**Solana Faces Market Turmoil Amid Tariff Announcements**

Solana (SOL) experienced a rough week, dropping 8% to $115 after former U.S. President Donald Trump announced new tariffs that rattled financial markets. The broader crypto market followed suit, with Bitcoin and Ethereum each losing over 4%.

Technical analysts have raised concerns, warning that if Solana dips below a critical support level, it could trigger a sharp sell-off. Currently, Solana hovers between $109 and $111, a crucial range that has previously sparked significant rebounds.

Adding to the pressure, Solana’s on-chain activity has waned. Daily active addresses have decreased from 7.8 million in December to 4.1 million, and daily transactions fell from 113 million to 87.5 million. Despite these challenges, Solana’s ecosystem shows resilience. Stablecoin balances have surged by over 300% in the past year, and decentralized exchange volumes remain strong.

Meanwhile, institutional interest remains robust. Fidelity has filed for a spot Solana ETF, potentially paving the way for greater mainstream adoption.
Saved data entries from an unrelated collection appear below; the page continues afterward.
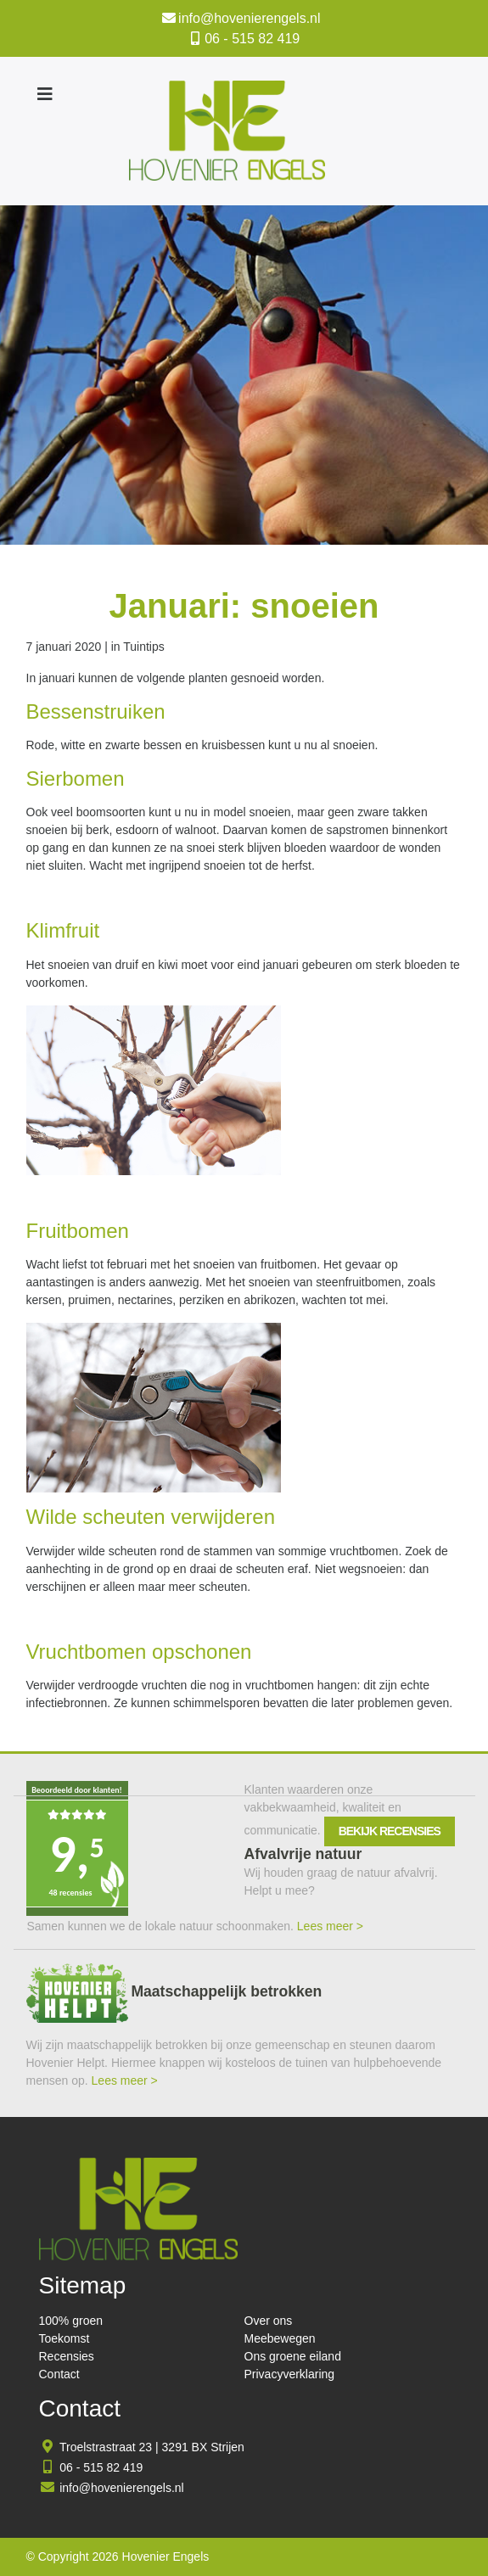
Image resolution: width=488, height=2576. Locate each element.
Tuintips (144, 646)
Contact (59, 2374)
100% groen (71, 2320)
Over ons (268, 2320)
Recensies (66, 2356)
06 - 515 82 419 (252, 38)
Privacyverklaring (289, 2374)
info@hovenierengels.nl (249, 18)
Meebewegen (280, 2338)
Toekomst (64, 2338)
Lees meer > (330, 1926)
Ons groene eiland (292, 2356)
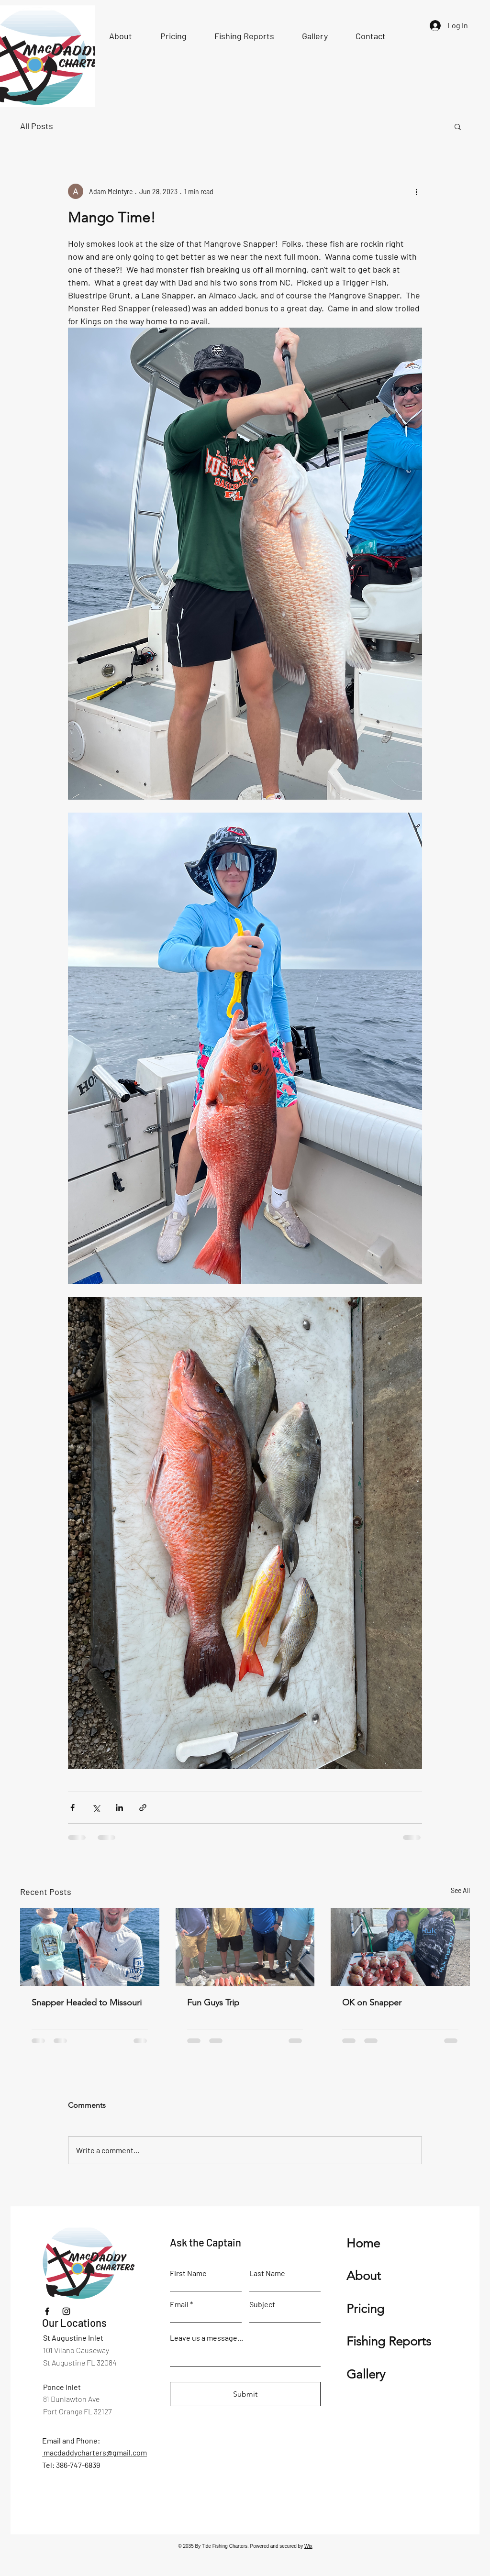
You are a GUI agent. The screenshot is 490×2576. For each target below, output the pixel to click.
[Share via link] (142, 1807)
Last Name (267, 2273)
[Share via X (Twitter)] (95, 1807)
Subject (262, 2304)
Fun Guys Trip (213, 2002)
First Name (188, 2273)
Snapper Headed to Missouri (87, 2002)
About (363, 2275)
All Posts (36, 126)
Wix (308, 2546)
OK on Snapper (371, 2002)
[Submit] (245, 2394)
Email (179, 2304)
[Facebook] (47, 2311)
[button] (457, 126)
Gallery (365, 2374)
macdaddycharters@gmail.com (94, 2452)
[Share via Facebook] (72, 1807)
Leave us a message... (206, 2338)
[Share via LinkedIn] (119, 1807)
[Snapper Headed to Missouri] (89, 1947)
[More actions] (416, 191)
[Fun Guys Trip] (245, 1947)
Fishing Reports (388, 2341)
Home (363, 2243)
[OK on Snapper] (400, 1947)
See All (460, 1890)
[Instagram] (66, 2311)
This follows major developments in Solana’s ecosystem, including the minting of 250 million new USDC tokens and PayPal’s expansion of its crypto offerings to include Solana.

The coming weeks will be critical for Solana. While developments like the ETF filing and ecosystem growth offer optimism, the immediate future may be shaped by external economic pressures, such as Trump’s tariff policies. Traders are on edge, watching closely to see if SOL can maintain support or fall below the $100 mark.